Congratulations to Dr. Matthew Scott, associate professor of Applied Mathematics and co-director of the Mathematical Biology Laboratory, on his co-receipt of a substantial grant ($1,350,000 US) from the Human Frontier Science Program.
“I am really grateful for the opportunity to work with this incredibly talented team on such an exciting project,” Scott says.
Scott’s project, “Living Batteries: Reconfiguring cell-wall deficient bacteria as synthetic mitochrondria,” is a collaboration with three international researchers: Dr. Meriem El Karoui (ENS Paris Saclay, France), Dr. Karl Morten (Oxford University, UK) and Dr. Madeleine Moule (The University of Edinburgh, UK).

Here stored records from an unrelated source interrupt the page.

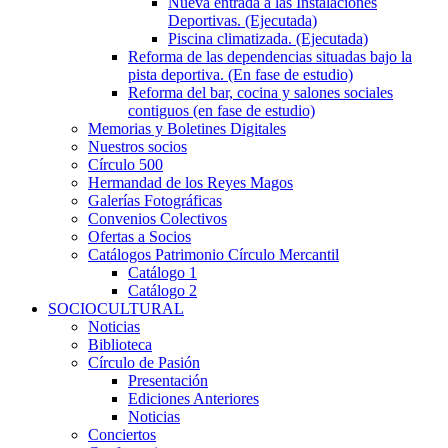
Nueva entrada a las Instalaciones
Deportivas. (Ejecutada)
Piscina climatizada. (Ejecutada)
Reforma de las dependencias situadas bajo la
pista deportiva. (En fase de estudio)
Reforma del bar, cocina y salones sociales
contiguos (en fase de estudio)
Memorias y Boletines Digitales
Nuestros socios
Círculo 500
Hermandad de los Reyes Magos
Galerías Fotográficas
Convenios Colectivos
Ofertas a Socios
Catálogos Patrimonio Círculo Mercantil
Catálogo 1
Catálogo 2
SOCIOCULTURAL
Noticias
Biblioteca
Círculo de Pasión
Presentación
Ediciones Anteriores
Noticias
Conciertos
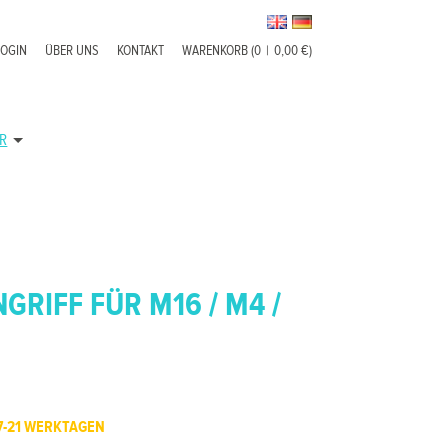
LOGIN
ÜBER UNS
KONTAKT
WARENKORB (0
|
0,00 €)
R
GRIFF FÜR M16 / M4 /
7-21 WERKTAGEN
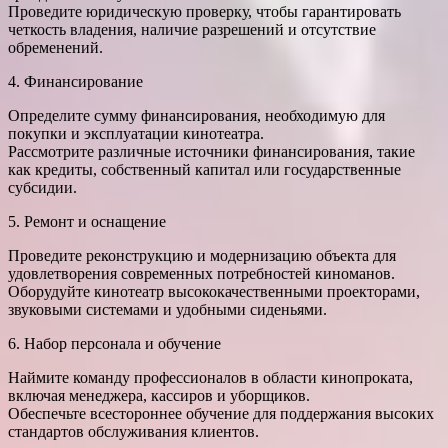
Проведите юридическую проверку, чтобы гарантировать
четкость владения, наличие разрешений и отсутствие
обременений.
4. Финансирование
Определите сумму финансирования, необходимую для
покупки и эксплуатации кинотеатра.
Рассмотрите различные источники финансирования, такие
как кредиты, собственный капитал или государственные
субсидии.
5. Ремонт и оснащение
Проведите реконструкцию и модернизацию объекта для
удовлетворения современных потребностей киноманов.
Оборудуйте кинотеатр высококачественными проекторами,
звуковыми системами и удобными сиденьями.
6. Набор персонала и обучение
Наймите команду профессионалов в области кинопроката,
включая менеджера, кассиров и уборщиков.
Обеспечьте всестороннее обучение для поддержания высоких
стандартов обслуживания клиентов.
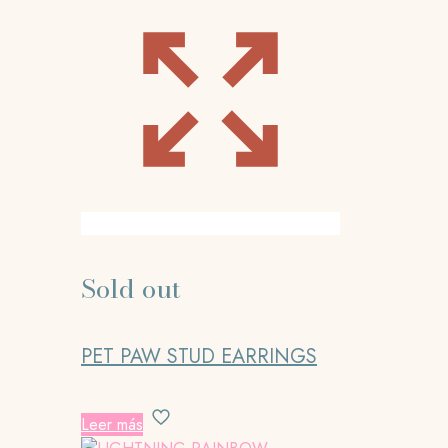
Sold out
PET PAW STUD EARRINGS
Leer más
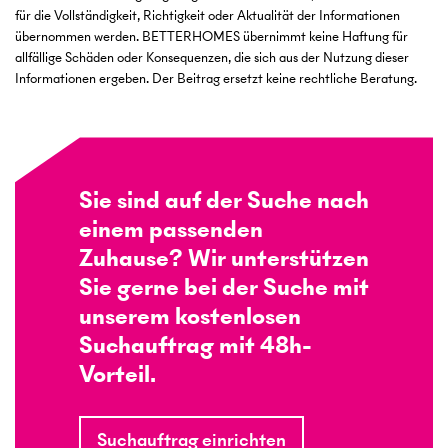
für die Vollständigkeit, Richtigkeit oder Aktualität der Informationen
übernommen werden. BETTERHOMES übernimmt keine Haftung für
allfällige Schäden oder Konsequenzen, die sich aus der Nutzung dieser
Informationen ergeben. Der Beitrag ersetzt keine rechtliche Beratung.
Sie sind auf der Suche nach
einem passenden
Zuhause? Wir unterstützen
Sie gerne bei der Suche mit
unserem kostenlosen
Suchauftrag mit 48h-
Vorteil.
Suchauftrag einrichten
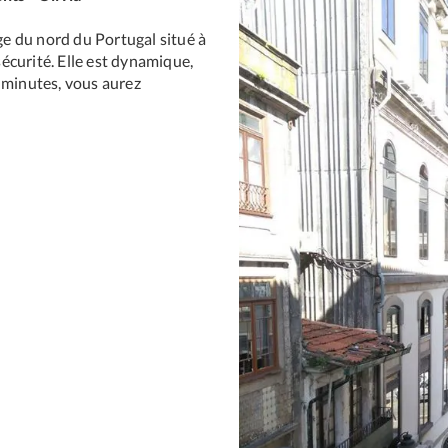
age du nord du Portugal situé à
 sécurité. Elle est dynamique,
 minutes, vous aurez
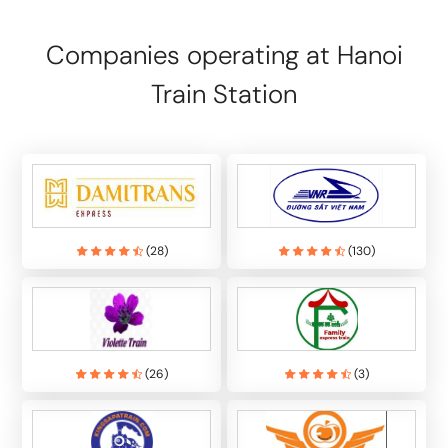
Companies operating at Hanoi
Train Station
(
28
)
(
130
)
(
26
)
(
3
)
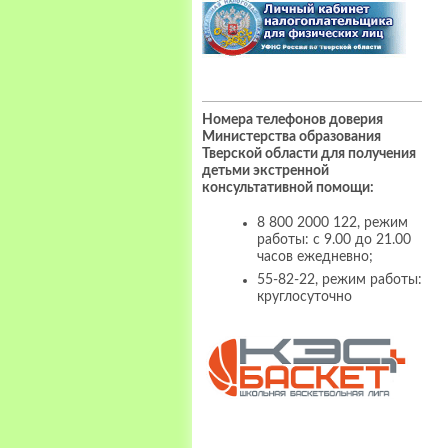
Номера телефонов доверия
Министерства образования
Тверской области для получения
детьми экстренной
консультативной помощи:
8 800 2000 122, режим
работы: с 9.00 до 21.00
часов ежедневно;
55-82-22, режим работы:
круглосуточно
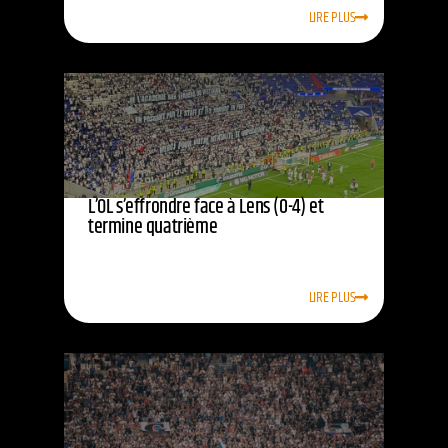
LIRE PLUS
L’OL s’effrondre face à Lens (0-4) et
termine quatrième
LIRE PLUS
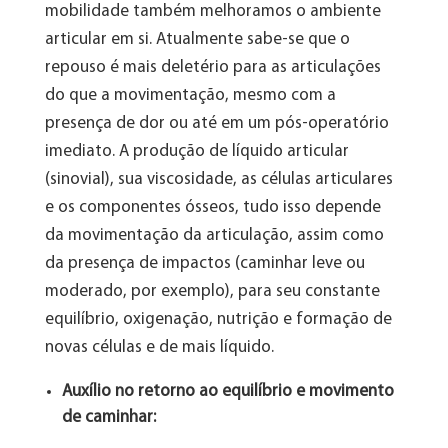
mobilidade também melhoramos o ambiente
articular em si. Atualmente sabe-se que o
repouso é mais deletério para as articulações
do que a movimentação, mesmo com a
presença de dor ou até em um pós-operatório
imediato. A produção de líquido articular
(sinovial), sua viscosidade, as células articulares
e os componentes ósseos, tudo isso depende
da movimentação da articulação, assim como
da presença de impactos (caminhar leve ou
moderado, por exemplo), para seu constante
equilíbrio, oxigenação, nutrição e formação de
novas células e de mais líquido.
Auxílio no retorno ao equilíbrio e movimento
de caminhar:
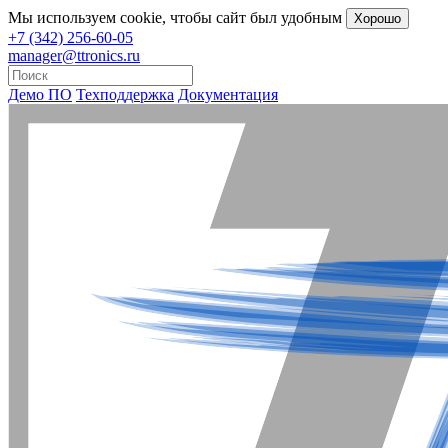
Мы
используем cookie
, чтобы сайт был удобным
Хорошо
+7 (342) 256-60-05
manager@ttronics.ru
Демо ПО
Техподдержка
Документация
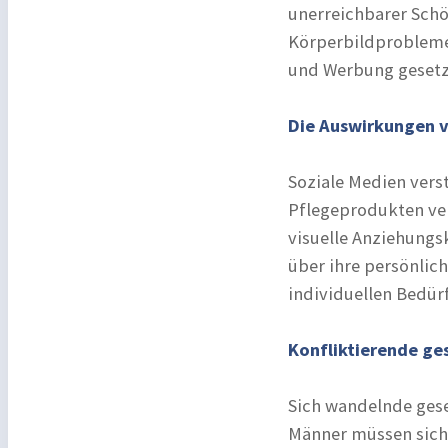
unerreichbarer Schö
Körperbildprobleme
und Werbung gesetz
Die Auswirkungen v
Soziale Medien vers
Pflegeprodukten ve
visuelle Anziehungs
über ihre persönlich
individuellen Bedür
Konfliktierende ge
Sich wandelnde gese
Männer müssen sich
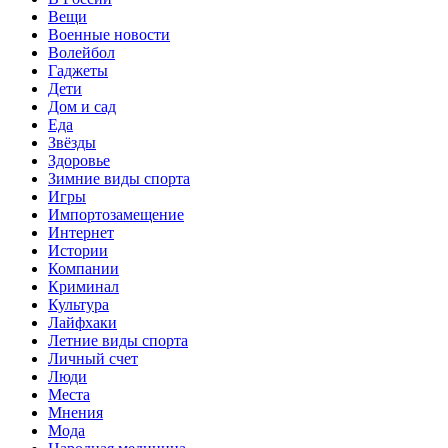
Вещи
Военные новости
Волейбол
Гаджеты
Дети
Дом и сад
Еда
Звёзды
Здоровье
Зимние виды спорта
Игры
Импортозамещение
Интернет
Истории
Компании
Криминал
Культура
Лайфхаки
Летние виды спорта
Личный счет
Люди
Места
Мнения
Мода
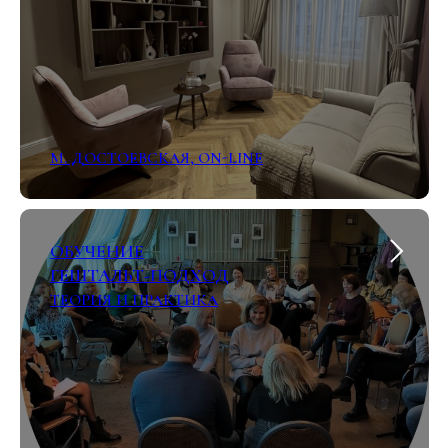
М. ДОСТОЕВСКАЯ, ON-LINE
ОБУЧЕНИЕ
ГЕШТАЛЬТ-ПОДХОД
ТЕОРИЯ И ПРАКТИКА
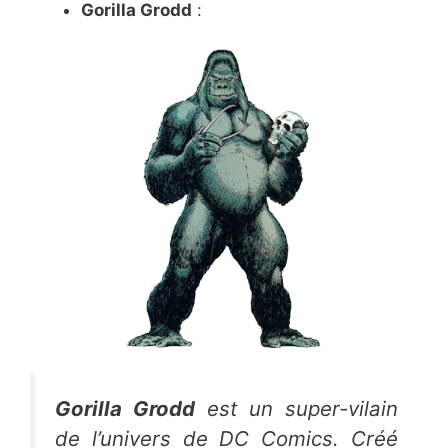
Gorilla Grodd
:
Gorilla Grodd
est un super-vilain
de l’univers de
DC Comics
. Créé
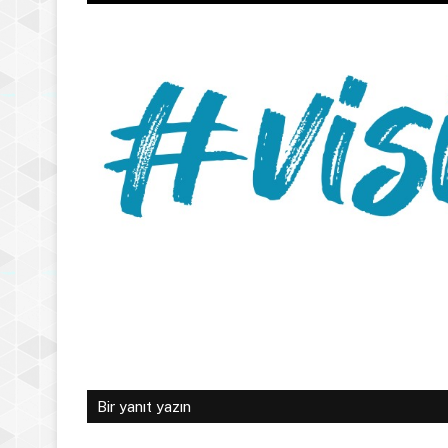
Bir yanıt yazın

“The hub of this collaboration is Dr. El Karoui,” Scott explains. “She saw data from Dr. Morten’s lab in Oxford showing bacteria alongside mitochondria inside the cells of patients suffering from chronic fatigue, and when I mentioned that we had a robust mathematical model of bacterial physiology that we wanted to extend to other kingdoms of life, she brought us all together on a project to use bacteria as synthetic mitochondria. To complete the team, we recruited a world-class cell infection specialist, Dr. Moule from Edinburgh.” The team’s goal is to engineer bacteria to act as synthetic mitochondria for individuals with chronic diseases. “We want to make living batteries that we can use to replace worn out mitochondria.”
The team is working collaboratively across borders, with each member contributing to the research from their home universities. One quarter of the research funding, approximately $337,500 USD total, will come to the University of Waterloo over the next three years.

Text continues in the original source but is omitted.